• _Listed records_
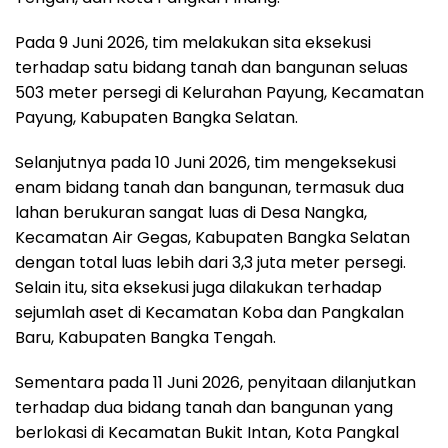
Pada 9 Juni 2026, tim melakukan sita eksekusi
terhadap satu bidang tanah dan bangunan seluas
503 meter persegi di Kelurahan Payung, Kecamatan
Payung, Kabupaten Bangka Selatan.
Selanjutnya pada 10 Juni 2026, tim mengeksekusi
enam bidang tanah dan bangunan, termasuk dua
lahan berukuran sangat luas di Desa Nangka,
Kecamatan Air Gegas, Kabupaten Bangka Selatan
dengan total luas lebih dari 3,3 juta meter persegi.
Selain itu, sita eksekusi juga dilakukan terhadap
sejumlah aset di Kecamatan Koba dan Pangkalan
Baru, Kabupaten Bangka Tengah.
Sementara pada 11 Juni 2026, penyitaan dilanjutkan
terhadap dua bidang tanah dan bangunan yang
berlokasi di Kecamatan Bukit Intan, Kota Pangkal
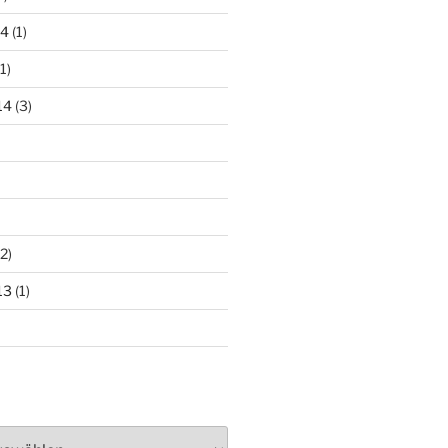
14
(1)
1)
14
(3)
2)
13
(1)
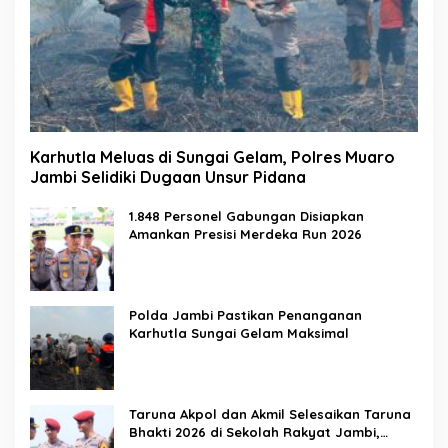
Karhutla Meluas di Sungai Gelam, Polres Muaro
Jambi Selidiki Dugaan Unsur Pidana
1.848 Personel Gabungan Disiapkan
Amankan Presisi Merdeka Run 2026
Polda Jambi Pastikan Penanganan
Karhutla Sungai Gelam Maksimal
Taruna Akpol dan Akmil Selesaikan Taruna
Bhakti 2026 di Sekolah Rakyat Jambi,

• _Problem statement_
Your answer must be the lines from the opening line of the entries through the line holding "Selain itu, sita", written out exactly and without any picture.

• _Answer space_
Pada 9 Juni 2026, tim melakukan sita eksekusi
terhadap satu bidang tanah dan bangunan seluas
503 meter persegi di Kelurahan Payung, Kecamatan
Payung, Kabupaten Bangka Selatan.
Selanjutnya pada 10 Juni 2026, tim mengeksekusi
enam bidang tanah dan bangunan, termasuk dua
lahan berukuran sangat luas di Desa Nangka,
Kecamatan Air Gegas, Kabupaten Bangka Selatan
dengan total luas lebih dari 3,3 juta meter persegi.
Selain itu, sita eksekusi juga dilakukan terhadap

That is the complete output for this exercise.